Meaning of $5.1\sigma$ significance with regards to GW150914
I see where you are going with your question. Let me feed the flames.
The sigma value that is quoted is equivalent to a false alarm probability. It tells you how unlikely it is for your experiment, given your understanding (theoretically and empirically) of the noise characteristics, to have produced a signal that looked like GWs from a merging BH.
Personally, I prefer the statement in the text you quote. Such an event would have been seen (in both detectors) about once every 200,000 years. Given that the observations were for 16 days, that means an expectation there would be $2.2 \times 10^{-7}$ such events in the data. i.e a one in 4.6 million chance.

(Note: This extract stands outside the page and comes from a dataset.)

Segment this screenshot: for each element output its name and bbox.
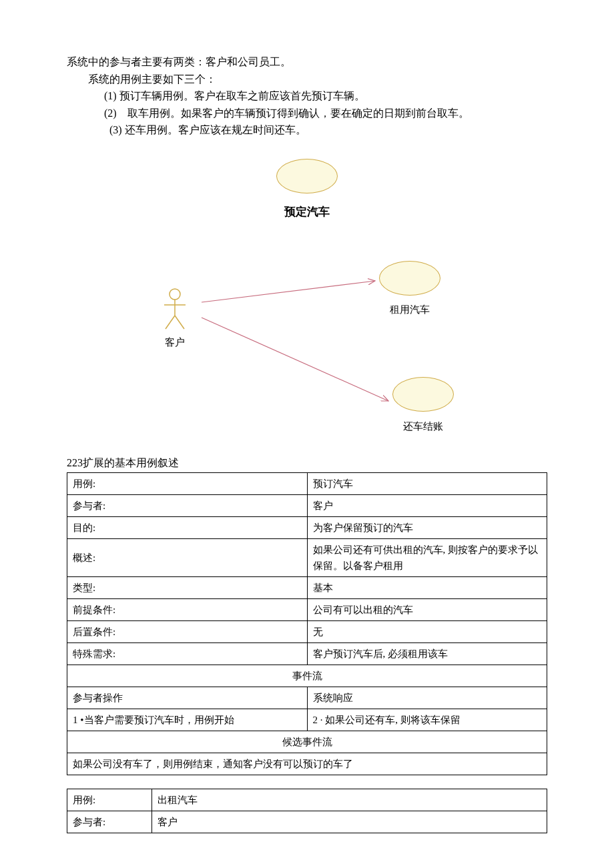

The LIGO team have just converted this number into a numbers of sigma significance using an integral under one tail of the normal distribution. Using one of the readily available calculators e.g http://www.danielsoper.com/statcalc3/calc.aspx?id=20 we see that 5.0-5.1$\sigma$ (known as z-scores) corresponds to p-values of $2.7\times 10^{-7}$ to $1.7\times10^{-7}$, bracketing the value found above.
However this is not the confidence level that this is a gravitational wave or a merging black hole. There is always the possibility that some unanticipated source of error could have crept in that mimics a GW signal (but note that it needs to affect both detectors) or that some other astrophysical source could be capable of producing the signal. As far as I am aware, apart from the usual conspiracy theories (yawn), nobody has come up with a plausible alternative to GWs from a merging BH.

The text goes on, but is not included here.